Necessity makes that lawful which otherwise is not lawful. Thus the decision of Okoli J. (as he then was) could not have been a void act, since there was a decision of the Supreme Court on which it was firmly based. It may well be a wrong decision with the subsequent alteration of the dispensation at the time when his decision was given, but the competent authority to declare it so is the matter now before the court. There is a world of difference between a void judgment and one which is wrong in law.

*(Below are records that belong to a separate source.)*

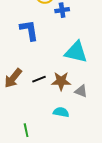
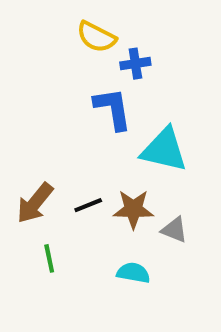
blue L-shape: (29, 30) -> (113, 109), moved
green line: (26, 130) -> (49, 258), moved

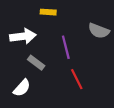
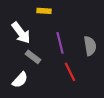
gray semicircle: (99, 31) -> (90, 46), moved, turned -120
white arrow: (23, 36) -> (21, 33), turned 60

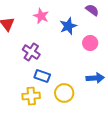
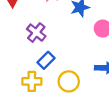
blue rectangle: (42, 76) -> (46, 60), turned -70

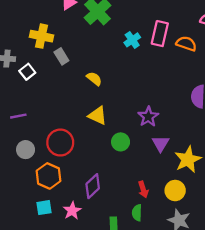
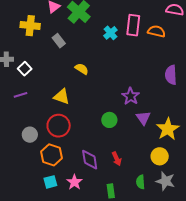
yellow cross: (42, 36) -> (30, 26), moved
gray rectangle: (61, 56) -> (59, 41), moved
purple line: (18, 116) -> (20, 95), moved
yellow triangle: (98, 116) -> (62, 97), moved
purple diamond: (93, 186) -> (90, 160), turned -50
red arrow: (143, 190) -> (117, 159), moved
green semicircle: (137, 213) -> (140, 182), moved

  1. The trial Court on 20-3-2000 did not just strike out the matter. It made specific findings before the ultimate order striking out the matter. It determined that Igboukwu where the suit land is situate is not an urban area of the State, that it had no jurisdiction on matters relating to lands in the non urban area of the state and that therefore it had no jurisdiction to adjudicate in the suit.
  2. That the decision by the High Court that it lacks jurisdiction to entertain a case cannot be overruled by the same High court and that it is only the Court of Appeal upon an appeal, that can correct the error in such decision.

According to the Learned SAN it is not a matter of doing justice or whether or not the court of Appeal will arrive at the decision that the High court was wrong in declining jurisdiction.

  1. That the circumstances in which a High Court can set aside its own decision include when the judgment is obtained by fraud, when it is a nullity or when it is obvious that the court was misled into giving a consent judgment under a mistaken belief that the parties consented thereto and where the judgment was given without jurisdiction; and that non of these circumstances apply to the decision of 20-3-2000.
  2. That the trial court decision was based on the law as it was prevailing at the time and that since the law that applies to a given transaction is the one then prevailing it will be wrong to regard that decision a nullify because the law has now changed. According to him. The relevant fact is not whether the decision of C. J. Okoli J., (as he then was) was right or wrong at the time the application to relist was made, but whether at the time of rendition of the decision, it was validly made having regard to the State of the law. If this is accepted, as indeed it should be, then the subsequent decision of the Supreme Court which altered the existing order will not have the effect of nullifying the decision validly made. It will have the effect of rendering the decision wrong in law, capable of being corrected on appeal, but not voided.

To maintain that the decision which was made on an issue of law was void, meant that no decision was at all rendered by C. J. Okoli J., (as he then was).